As far as I know, there is no similar feature for PostgreSQL. One thing to watch out for when doing pagination (the most common thing for which LIMIT is used IMHO): doing an "OFFSET 1000 LIMIT 10" means that the DB has to fetch at least 1010 rows, even if it only gives you 10. A more performant way to do is to remember the value of the row you are ordering by for the previous row (the 1000th in this case) and rewrite the query like this: "... WHERE order_row > value_of_1000_th LIMIT 10". The advantage is that "order_row" is most probably indexed (if not, you've go a problem). The disadvantage being that if new elements are added between page views, this can get a little out of synch (but then again, it may not be observable by visitors and can be a big performance gain).

据我所知,PostgreSQL没有类似的特性。在进行分页时需要注意的一件事(使用IMHO是最常见的限制)是:执行“偏移1000限制10”意味着DB必须获取至少1010行,即使它只提供10行。更有效的方法是记住您为前一行(本例中为1000)排序的行的值,并像这样重写查询:“……”其中,order_row > value_of_1000_th极限10”。这样做的好处是“order_row”很可能被索引(如果没有,就会出现问题)。缺点是,如果在页面视图之间添加新元素,这可能会有点不同步(但同样,访客可能无法观察到它,这可能是一个很大的性能提升)。

#3


0  

You could mitigate the performance penalty by not running the COUNT() query every time. Cache the number of pages for, say 5 minutes before the query is run again. Unless you're seeing a huge number of INSERTs, that should work just fine.
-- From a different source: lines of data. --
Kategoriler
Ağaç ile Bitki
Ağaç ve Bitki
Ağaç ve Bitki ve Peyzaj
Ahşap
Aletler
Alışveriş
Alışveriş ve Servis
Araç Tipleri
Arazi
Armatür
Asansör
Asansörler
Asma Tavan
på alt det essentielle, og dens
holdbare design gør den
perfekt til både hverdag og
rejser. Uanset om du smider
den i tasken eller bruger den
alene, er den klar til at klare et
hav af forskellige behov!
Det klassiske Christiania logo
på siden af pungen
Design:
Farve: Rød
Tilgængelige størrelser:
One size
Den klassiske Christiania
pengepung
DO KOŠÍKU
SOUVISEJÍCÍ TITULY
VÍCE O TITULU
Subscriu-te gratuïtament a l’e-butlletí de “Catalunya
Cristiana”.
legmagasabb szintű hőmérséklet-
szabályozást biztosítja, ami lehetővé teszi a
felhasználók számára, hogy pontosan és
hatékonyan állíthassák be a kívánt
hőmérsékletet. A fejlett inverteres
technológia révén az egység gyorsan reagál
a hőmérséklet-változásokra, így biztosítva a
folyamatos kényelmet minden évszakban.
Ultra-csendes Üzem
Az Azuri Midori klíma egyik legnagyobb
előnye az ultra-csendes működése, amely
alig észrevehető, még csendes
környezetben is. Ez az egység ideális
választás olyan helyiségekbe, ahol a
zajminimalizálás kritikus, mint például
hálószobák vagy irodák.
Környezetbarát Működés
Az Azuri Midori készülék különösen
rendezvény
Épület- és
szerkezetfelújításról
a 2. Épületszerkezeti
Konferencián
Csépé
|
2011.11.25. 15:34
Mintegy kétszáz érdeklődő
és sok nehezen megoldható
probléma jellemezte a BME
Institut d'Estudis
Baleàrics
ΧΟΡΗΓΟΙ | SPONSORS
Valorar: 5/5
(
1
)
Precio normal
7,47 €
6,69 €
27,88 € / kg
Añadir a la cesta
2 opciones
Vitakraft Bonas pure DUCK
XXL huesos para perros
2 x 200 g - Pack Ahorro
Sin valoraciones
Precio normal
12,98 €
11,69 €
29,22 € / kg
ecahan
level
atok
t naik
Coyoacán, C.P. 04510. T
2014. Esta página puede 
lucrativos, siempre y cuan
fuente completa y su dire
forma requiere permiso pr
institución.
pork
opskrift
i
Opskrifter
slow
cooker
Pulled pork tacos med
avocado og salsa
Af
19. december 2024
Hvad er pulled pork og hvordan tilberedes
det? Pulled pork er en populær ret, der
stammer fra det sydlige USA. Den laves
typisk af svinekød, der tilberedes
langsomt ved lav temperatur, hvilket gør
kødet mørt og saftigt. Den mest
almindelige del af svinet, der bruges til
您可以通过每次不运行COUNT()查询来减轻性能损失。缓存页面的数量,比如在查询再次运行前5分钟。除非您看到大量的插入,否则应该可以正常工作。

#4


0  

Since Postgres already does a certain amount of caching things, this type of method isn't as inefficient as it seems. It's definitely not doubling execution time. We have timers built into our DB layer, so I have seen the evidence.

由于Postgres已经做了一定数量的缓存,所以这种类型的方法并不像看上去的那么低效。这绝对不是双倍的执行时间。我们的DB层有计时器,所以我看到了证据。

#5


-1  

Seeing as you need to know for the purpose of paging, I'd suggest running the full query once, writing the data to disk as a server-side cache, then feeding that through your paging mechanism.

由于出于分页的目的,您需要知道,因此我建议一次性运行完整的查询,将数据作为服务器端缓存写入磁盘,然后通过分页机制提供数据。

If you're running the COUNT query for the purpose of deciding whether to provide the data to the user or not (i.e. if there are > X records, give back an error), you need to stick with the COUNT approach.

如果您正在运行COUNT查询,以决定是否向用户提供数据(例如,如果有> X记录,则返回一个错误),您需要坚持使用COUNT方法。